Gelet op wat onder 6.3 is vermeld en de financiële belangen van verzoekster - die ook de zorg voor een minderjarig kind heeft – is de voorzieningenrechter van oordeel dat het belang van verzoekster bij het verlenen van een voorlopige voorziening zwaarder weegt dan het belang van verweerder bij het niet verlenen daarvan gedurende de behandeling van het bezwaar. De voorzieningenrechter ziet dan ook aanleiding om verweerder op te dragen aan verzoekster voorschotten te verstrekken zoals in de beslissing vermeld.
7. Omdat de voorzieningenrechter het verzoek toewijst veroordeelt de voorzieningenrechter verweerder in de door verzoekster gemaakte proceskosten. Deze kosten stelt de voorzieningenrechter op grond van het Besluit proceskosten bestuursrecht voor de door een derde beroepsmatig verleende rechtsbijstand vast op € 525,-- (1 punt voor het verschijnen ter zitting, met een waarde per punt van € 525,-- en een wegingsfactor 1). Een punt voor het indienen van het verzoekschrift wordt niet toegekend, omdat pas kort voor de zitting het hierboven genoemde begin van bewijs is geleverd. Daarnaast dient verweerder de reiskosten van verzoekster te vergoeden van in totaal € 22,--.

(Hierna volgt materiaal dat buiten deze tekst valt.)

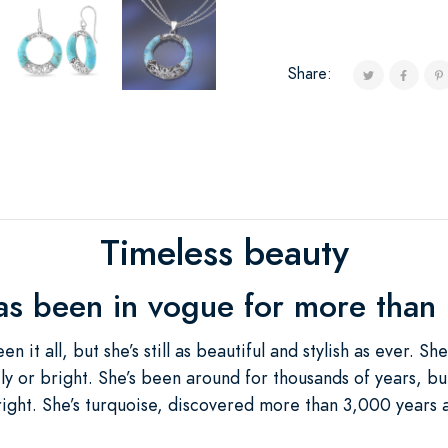
Share:
Timeless beauty
as been in vogue for more than
n it all, but she’s still as beautiful and stylish as ever. S
ly or bright. She’s been around for thousands of years, bu
 alright. She’s turquoise, discovered more than 3,000 yea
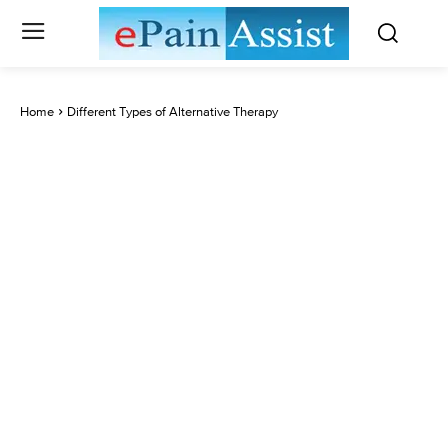
Home
Different Types of Alternative Therapy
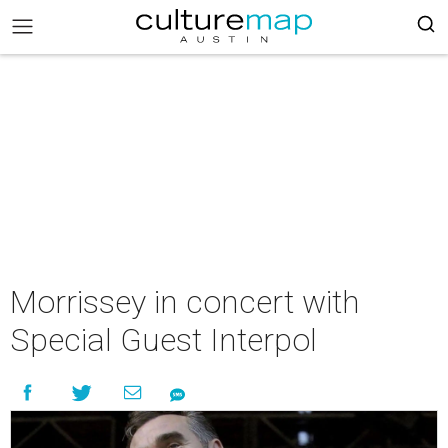
Morrissey in concert with
Special Guest Interpol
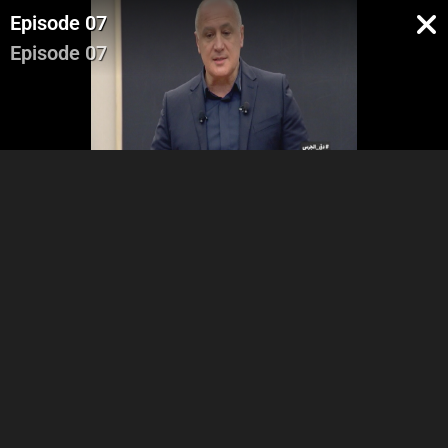
Episode 07
Episode 07
Part 1
Part 2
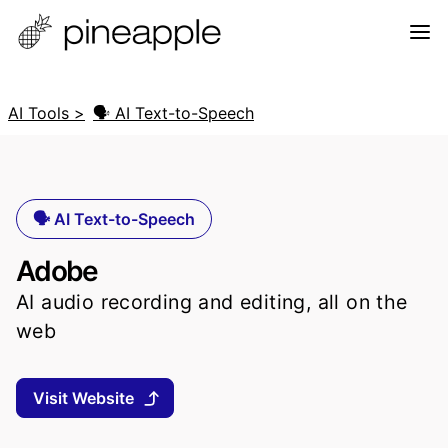
AI Tools >
🗣️ AI Text-to-Speech
🗣️ AI Text-to-Speech
Adobe
AI audio recording and editing, all on the
web
Visit Website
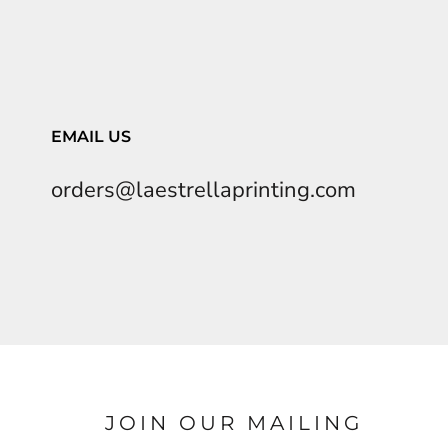
EMAIL US
orders@laestrellaprinting.com
JOIN OUR MAILING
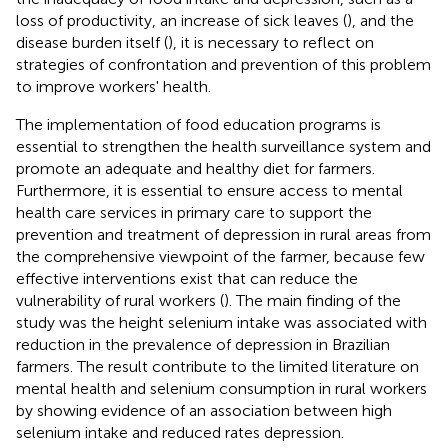
loss of productivity, an increase of sick leaves (
), and the
disease burden itself (
), it is necessary to reflect on
strategies of confrontation and prevention of this problem
to improve workers' health.
The implementation of food education programs is
essential to strengthen the health surveillance system and
promote an adequate and healthy diet for farmers.
Furthermore, it is essential to ensure access to mental
health care services in primary care to support the
prevention and treatment of depression in rural areas from
the comprehensive viewpoint of the farmer, because few
effective interventions exist that can reduce the
vulnerability of rural workers (
). The main finding of the
study was the height selenium intake was associated with
reduction in the prevalence of depression in Brazilian
farmers. The result contribute to the limited literature on
mental health and selenium consumption in rural workers
by showing evidence of an association between high
selenium intake and reduced rates depression.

Deze uitspraak is gedaan door mr. L.M. Kos, voorzieningenrechter, in aanwezigheid van E.A.D. Horn, griffier. De beslissing is in het openbaar uitgesproken op 9 juli 2020.
griffier voorzieningenrechter
Afschrift verzonden aan partijen op:

Rechtsmiddel

Tegen deze uitspraak staat geen rechtsmiddel open.